[Data entries]
▼▼▼
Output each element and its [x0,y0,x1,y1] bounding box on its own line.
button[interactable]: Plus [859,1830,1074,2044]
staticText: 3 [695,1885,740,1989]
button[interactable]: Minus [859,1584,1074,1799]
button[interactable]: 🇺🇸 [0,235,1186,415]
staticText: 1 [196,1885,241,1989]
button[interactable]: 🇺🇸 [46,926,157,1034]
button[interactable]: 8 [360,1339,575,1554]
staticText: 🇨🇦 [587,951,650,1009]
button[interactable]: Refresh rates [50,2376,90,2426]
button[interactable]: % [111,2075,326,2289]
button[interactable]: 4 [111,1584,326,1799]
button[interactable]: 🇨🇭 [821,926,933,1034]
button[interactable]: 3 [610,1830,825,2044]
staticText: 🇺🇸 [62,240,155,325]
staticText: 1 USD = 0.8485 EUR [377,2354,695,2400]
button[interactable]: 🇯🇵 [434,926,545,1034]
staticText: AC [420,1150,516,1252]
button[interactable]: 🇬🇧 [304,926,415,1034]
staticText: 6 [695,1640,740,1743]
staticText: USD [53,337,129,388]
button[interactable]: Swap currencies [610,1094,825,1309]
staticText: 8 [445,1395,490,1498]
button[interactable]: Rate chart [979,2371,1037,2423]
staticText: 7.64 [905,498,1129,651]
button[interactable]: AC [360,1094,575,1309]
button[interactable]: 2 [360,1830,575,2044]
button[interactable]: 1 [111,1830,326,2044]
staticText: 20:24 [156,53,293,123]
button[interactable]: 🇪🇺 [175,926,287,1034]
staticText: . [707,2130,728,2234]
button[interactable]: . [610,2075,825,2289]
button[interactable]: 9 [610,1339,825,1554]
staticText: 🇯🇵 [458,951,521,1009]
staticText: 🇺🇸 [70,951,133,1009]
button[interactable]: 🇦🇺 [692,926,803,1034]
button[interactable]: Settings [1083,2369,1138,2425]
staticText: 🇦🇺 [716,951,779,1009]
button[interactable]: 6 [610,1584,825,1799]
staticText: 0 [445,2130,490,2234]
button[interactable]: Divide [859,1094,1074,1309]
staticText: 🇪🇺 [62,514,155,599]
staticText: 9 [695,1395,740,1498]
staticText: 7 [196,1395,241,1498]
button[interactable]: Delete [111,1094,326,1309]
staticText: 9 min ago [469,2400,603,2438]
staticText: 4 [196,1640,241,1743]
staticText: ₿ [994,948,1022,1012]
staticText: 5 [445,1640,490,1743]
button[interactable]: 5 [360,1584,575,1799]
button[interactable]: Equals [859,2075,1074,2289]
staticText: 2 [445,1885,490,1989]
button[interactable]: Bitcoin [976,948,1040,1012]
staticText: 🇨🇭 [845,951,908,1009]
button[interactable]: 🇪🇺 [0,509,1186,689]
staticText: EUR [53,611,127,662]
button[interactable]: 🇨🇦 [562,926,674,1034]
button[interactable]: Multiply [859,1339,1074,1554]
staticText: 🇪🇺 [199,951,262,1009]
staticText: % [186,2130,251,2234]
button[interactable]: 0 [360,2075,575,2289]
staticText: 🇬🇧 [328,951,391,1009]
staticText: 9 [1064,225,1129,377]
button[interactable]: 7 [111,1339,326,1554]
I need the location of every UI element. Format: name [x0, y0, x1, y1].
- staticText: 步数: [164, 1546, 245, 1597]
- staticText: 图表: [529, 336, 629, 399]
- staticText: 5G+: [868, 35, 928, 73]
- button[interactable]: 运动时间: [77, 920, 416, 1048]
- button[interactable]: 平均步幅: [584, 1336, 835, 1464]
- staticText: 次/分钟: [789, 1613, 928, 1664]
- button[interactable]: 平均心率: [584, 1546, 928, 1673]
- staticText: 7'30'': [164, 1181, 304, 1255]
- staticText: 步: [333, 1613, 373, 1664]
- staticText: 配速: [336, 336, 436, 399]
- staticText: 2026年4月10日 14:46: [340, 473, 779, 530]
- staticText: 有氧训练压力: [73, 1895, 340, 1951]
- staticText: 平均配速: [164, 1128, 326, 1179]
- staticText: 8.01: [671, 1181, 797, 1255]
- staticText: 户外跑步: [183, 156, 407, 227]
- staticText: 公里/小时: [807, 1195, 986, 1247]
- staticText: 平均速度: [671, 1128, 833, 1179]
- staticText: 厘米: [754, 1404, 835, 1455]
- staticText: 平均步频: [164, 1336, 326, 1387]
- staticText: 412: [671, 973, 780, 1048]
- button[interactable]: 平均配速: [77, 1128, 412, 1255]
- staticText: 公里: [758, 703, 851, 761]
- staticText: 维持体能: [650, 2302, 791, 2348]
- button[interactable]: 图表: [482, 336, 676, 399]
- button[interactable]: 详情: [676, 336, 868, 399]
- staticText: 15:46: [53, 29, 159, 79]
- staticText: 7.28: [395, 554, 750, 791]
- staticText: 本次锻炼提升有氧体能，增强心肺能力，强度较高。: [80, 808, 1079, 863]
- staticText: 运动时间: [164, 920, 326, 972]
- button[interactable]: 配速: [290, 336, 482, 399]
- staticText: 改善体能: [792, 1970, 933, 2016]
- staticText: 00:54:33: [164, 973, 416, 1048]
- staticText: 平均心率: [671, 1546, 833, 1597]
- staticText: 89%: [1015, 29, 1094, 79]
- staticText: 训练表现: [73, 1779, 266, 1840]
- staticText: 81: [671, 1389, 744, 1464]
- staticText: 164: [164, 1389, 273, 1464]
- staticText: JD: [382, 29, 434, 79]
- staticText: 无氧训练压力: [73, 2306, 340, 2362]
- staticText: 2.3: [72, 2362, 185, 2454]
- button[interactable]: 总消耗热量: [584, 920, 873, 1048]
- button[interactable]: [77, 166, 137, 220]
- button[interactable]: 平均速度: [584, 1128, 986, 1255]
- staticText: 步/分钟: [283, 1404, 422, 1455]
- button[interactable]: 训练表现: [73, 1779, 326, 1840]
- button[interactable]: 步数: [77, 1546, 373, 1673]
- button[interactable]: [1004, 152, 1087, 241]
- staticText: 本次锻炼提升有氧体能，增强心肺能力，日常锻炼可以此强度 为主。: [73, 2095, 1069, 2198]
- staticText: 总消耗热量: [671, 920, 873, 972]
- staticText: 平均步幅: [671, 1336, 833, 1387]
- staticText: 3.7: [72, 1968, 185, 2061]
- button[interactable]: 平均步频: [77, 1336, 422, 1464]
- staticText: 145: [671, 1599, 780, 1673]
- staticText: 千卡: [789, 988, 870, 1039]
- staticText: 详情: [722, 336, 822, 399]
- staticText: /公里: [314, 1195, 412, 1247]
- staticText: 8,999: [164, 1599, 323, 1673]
▲▲▲
About this exercise
Scan the data for lines with the word "训练表现". Report only how many there are.

Problem solution
2